§ **What you will do**: In the entries that follow, identify the line containing "L’ambiance d’un restaurant" and return it together with all later lines, exactly as they appear.

§ **Input data**:

------------------------------------

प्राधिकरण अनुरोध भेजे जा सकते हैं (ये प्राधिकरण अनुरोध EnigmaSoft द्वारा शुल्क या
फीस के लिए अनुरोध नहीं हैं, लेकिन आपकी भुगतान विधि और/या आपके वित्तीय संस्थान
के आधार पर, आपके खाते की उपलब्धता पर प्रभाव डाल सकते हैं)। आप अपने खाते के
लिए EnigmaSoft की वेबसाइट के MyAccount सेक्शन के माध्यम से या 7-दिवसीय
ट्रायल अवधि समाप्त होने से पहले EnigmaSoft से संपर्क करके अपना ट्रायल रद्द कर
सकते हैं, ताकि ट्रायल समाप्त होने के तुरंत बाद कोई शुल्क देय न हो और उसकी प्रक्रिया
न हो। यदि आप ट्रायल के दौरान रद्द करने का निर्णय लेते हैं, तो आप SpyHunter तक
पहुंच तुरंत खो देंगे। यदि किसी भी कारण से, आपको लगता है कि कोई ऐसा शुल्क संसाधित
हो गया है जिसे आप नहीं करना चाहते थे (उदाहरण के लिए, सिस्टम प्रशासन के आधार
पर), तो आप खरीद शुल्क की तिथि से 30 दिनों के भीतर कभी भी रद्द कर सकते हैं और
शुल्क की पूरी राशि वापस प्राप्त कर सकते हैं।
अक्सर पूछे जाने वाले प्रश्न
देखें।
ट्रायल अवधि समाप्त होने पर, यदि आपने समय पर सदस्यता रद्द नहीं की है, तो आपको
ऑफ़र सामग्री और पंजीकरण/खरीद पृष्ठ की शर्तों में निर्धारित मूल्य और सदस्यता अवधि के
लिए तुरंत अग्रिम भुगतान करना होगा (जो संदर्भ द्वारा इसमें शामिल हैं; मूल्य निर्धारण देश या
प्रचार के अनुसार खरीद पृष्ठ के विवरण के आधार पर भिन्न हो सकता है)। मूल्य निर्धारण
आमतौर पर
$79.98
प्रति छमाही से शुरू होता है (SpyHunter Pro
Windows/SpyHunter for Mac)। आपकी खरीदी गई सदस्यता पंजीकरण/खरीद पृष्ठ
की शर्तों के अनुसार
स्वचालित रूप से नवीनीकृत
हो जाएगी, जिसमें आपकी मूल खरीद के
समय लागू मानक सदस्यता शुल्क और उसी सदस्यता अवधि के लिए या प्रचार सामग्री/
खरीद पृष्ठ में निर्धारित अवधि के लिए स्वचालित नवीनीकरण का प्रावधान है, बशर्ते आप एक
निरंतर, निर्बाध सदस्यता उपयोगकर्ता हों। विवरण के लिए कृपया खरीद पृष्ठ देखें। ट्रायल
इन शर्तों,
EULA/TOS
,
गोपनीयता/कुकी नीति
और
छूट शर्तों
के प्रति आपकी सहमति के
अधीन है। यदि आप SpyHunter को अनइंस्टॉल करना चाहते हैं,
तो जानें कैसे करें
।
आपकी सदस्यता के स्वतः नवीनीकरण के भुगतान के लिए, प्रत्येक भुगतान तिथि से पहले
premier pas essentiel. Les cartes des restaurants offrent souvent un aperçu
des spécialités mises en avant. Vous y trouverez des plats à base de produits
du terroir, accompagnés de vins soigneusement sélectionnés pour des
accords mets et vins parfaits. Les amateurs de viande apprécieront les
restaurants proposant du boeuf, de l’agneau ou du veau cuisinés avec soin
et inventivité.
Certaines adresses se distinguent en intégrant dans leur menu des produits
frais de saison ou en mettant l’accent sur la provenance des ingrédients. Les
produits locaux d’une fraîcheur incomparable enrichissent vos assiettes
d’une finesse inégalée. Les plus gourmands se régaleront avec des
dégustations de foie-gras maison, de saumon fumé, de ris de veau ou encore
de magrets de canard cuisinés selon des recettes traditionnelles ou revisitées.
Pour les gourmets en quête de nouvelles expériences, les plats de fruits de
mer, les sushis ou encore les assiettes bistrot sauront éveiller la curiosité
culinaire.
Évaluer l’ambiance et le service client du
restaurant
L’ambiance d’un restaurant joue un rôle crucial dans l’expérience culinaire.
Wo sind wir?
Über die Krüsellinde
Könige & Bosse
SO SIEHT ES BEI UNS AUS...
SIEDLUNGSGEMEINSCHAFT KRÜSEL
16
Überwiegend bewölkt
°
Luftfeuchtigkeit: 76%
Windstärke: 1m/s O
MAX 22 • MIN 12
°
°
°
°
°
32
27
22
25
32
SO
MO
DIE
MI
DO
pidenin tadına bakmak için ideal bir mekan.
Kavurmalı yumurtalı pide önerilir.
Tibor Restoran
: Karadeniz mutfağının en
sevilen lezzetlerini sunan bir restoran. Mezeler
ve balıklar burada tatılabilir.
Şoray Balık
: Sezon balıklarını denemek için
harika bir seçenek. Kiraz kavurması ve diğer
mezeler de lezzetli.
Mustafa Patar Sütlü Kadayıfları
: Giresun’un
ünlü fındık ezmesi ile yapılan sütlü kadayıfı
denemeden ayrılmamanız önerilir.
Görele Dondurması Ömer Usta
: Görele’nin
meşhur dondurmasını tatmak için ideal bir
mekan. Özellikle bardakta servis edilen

------------------------------------

§ **Response area**:
L’ambiance d’un restaurant joue un rôle crucial dans l’expérience culinaire.
Wo sind wir?
Über die Krüsellinde
Könige & Bosse
SO SIEHT ES BEI UNS AUS...
SIEDLUNGSGEMEINSCHAFT KRÜSEL
16
Überwiegend bewölkt
°
Luftfeuchtigkeit: 76%
Windstärke: 1m/s O
MAX 22 • MIN 12
°
°
°
°
°
32
27
22
25
32
SO
MO
DIE
MI
DO
pidenin tadına bakmak için ideal bir mekan.
Kavurmalı yumurtalı pide önerilir.
Tibor Restoran
: Karadeniz mutfağının en
sevilen lezzetlerini sunan bir restoran. Mezeler
ve balıklar burada tatılabilir.
Şoray Balık
: Sezon balıklarını denemek için
harika bir seçenek. Kiraz kavurması ve diğer
mezeler de lezzetli.
Mustafa Patar Sütlü Kadayıfları
: Giresun’un
ünlü fındık ezmesi ile yapılan sütlü kadayıfı
denemeden ayrılmamanız önerilir.
Görele Dondurması Ömer Usta
: Görele’nin
meşhur dondurmasını tatmak için ideal bir
mekan. Özellikle bardakta servis edilen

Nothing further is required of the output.